CHENNAI (Reuters) - Adani Green Energy Ltd said on Tuesday it had won a government contract to build solar plants in India with a total capacity of 8 gigawatts (GW) at a cost of $6 billion over the next five years.
The renewable energy developer, part of the Adani Group, said the first 2 GW of generation capacity will come onstream by 2022 and the rest will be added in annual 2 GW increments through 2025.
The Adani Group will also establish a solar cell and module manufacturing capacity of 2 GW by 2022 as a part of the contract from state-run Solar Energy Corp of India (SECI), it said.
Billionaire Gautam Adani likened his efforts to that of India’s top carmaker Maruti Suzuki , saying that ramping up local manufacturing will create an ecosystem of suppliers for solar cells and modules.
India currently imports over 90% of its solar cell and module requirements from China, and domestic manufacturers have struggled to compete with cheap Chinese modules.
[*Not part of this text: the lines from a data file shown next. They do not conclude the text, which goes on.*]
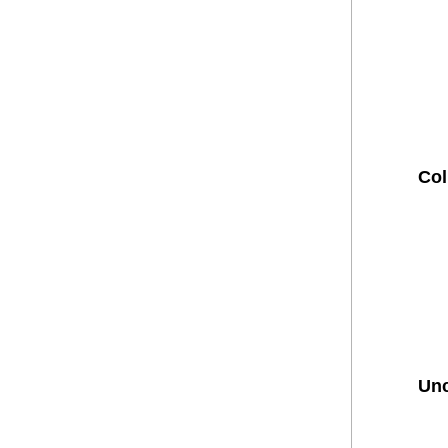
Col
Unc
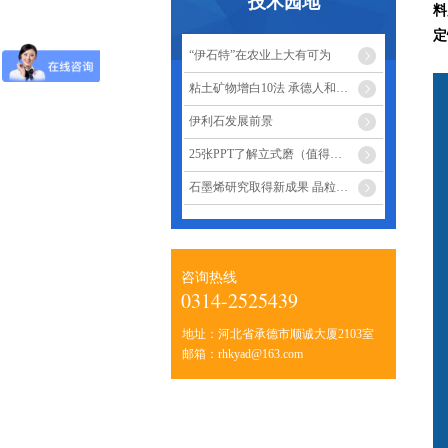
技术园地
料
定
“伊石特”在农业上大有可为
伊
粘土矿物增白10法 承德人和矿业
伊利石发展前景
25张PPT了解立式磨（值得收藏）
石墨烯研究取得新成果 晶粒尺寸调控-承德人和矿业
咨询热线
0314-2525439
地址：河北省承德市顺诚大厦2103室
邮箱：rhkyad@163.com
“Basically, we are as competitive as China. We’ll be able to develop ecosystems. In the manufacturing of small cars, one Maruti Suzuki had come and an entire ancillary ecosystem came along with it,” he said in a conference call with reporters.
Shares of Adani Green, which have nearly doubled since the beginning of the year, closed 5% higher high at a record 312.60 rupees ($4.14) on Tuesday.
A spokesman for the group said funding will be through a mix of debt and equity.
Gautam Adani said foreign investors were interested in tying up with local partners to invest in India’s renewable energy space, and that there was room for a further 10-15% stake dilution in Adani Green.
France’s Total SA paid nearly $500 million this year for a 50% stake in a joint venture with Adani Green.